Dominion

Dominion March 26, 2015

“Dominion” has a bad rap these days. The creation mandate to “have dominion, fill, subdue, and rule” the earth is regarded with suspicion: It gives human beings religious justification for environmental rapacity, domination of the other, sexism and racism.

The Bible recognizes this possibility. The first king in Scripture is Lamech, who already carries out all the horrors of tyranny—multiplying wives, multiplying vengeance, multiplying taunts. 

Yet in Lamech’s dominion there is already a clue to another form of dominion. Lamech’s sons invent animal husbandry and music, and the latter points to the deeper significance of our rule over the creation.

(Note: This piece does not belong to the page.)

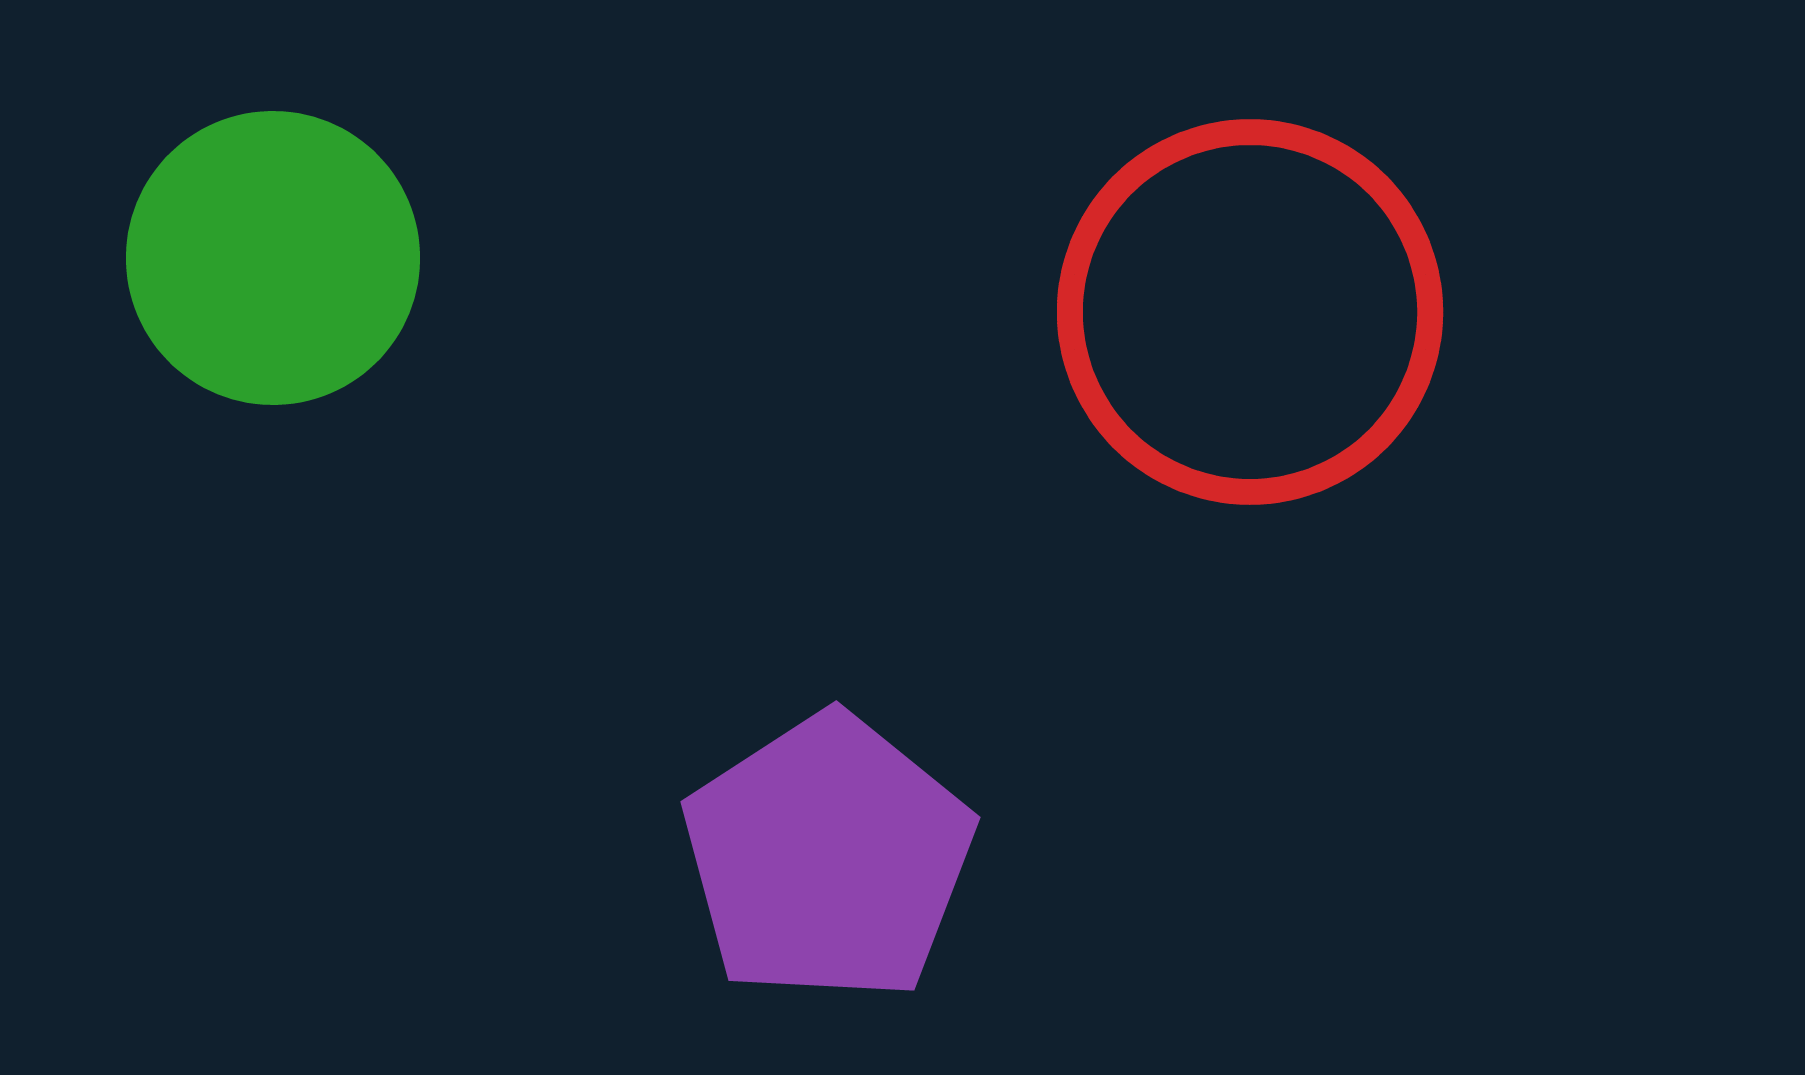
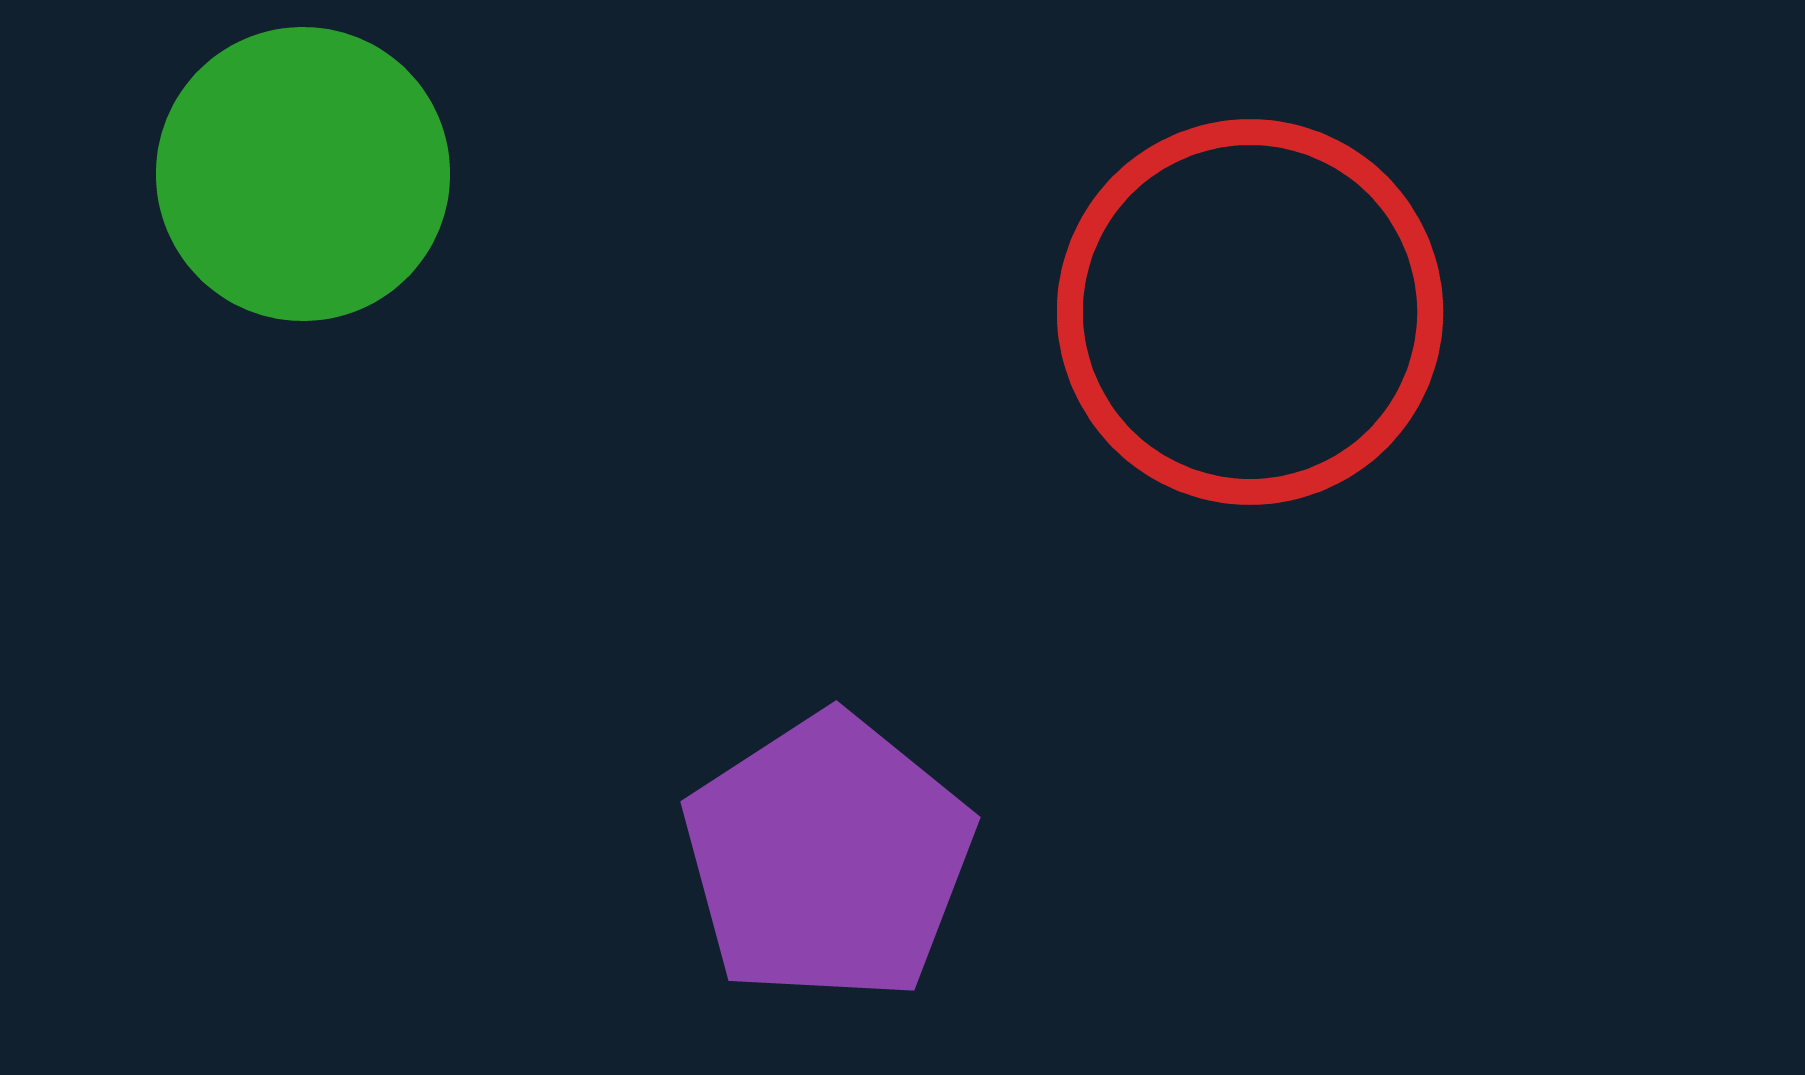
green circle: moved 30 px right, 84 px up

To make music, I need to control my body—my intake and outgo of breath, my mouth, lungs, vocal chords. Music-making results from dominion over my own body; dominion over my own body comes to its telos, we might imagine, in my ability to sing, to praise.

Dominion of the creation has the same telos. To make a woodwind, you have to skillfully work with wood; you have to rule metals to make brass; you have to find inventive ways to use the detritus of animals—guts and skin—to make strings and drums. Dominion comes into its own in the making of instruments, and in making music with those instruments once made.

This is one way (not the only one) that human dominion brings creation to its proper end. Everything, everything is destined to praise the Creator. Trees clap their hands at his coming, but trees also praise when they are formed into oboes and bassoons. The metals in the mountains praise God, but their praise becomes audible in flutes and trumpets. 

The point of human dominion is to bring creation to music. We are made kings to make creation sing.

(Much of this is taken from a lecture by James Jordan during the Theopolis course on Revelation.)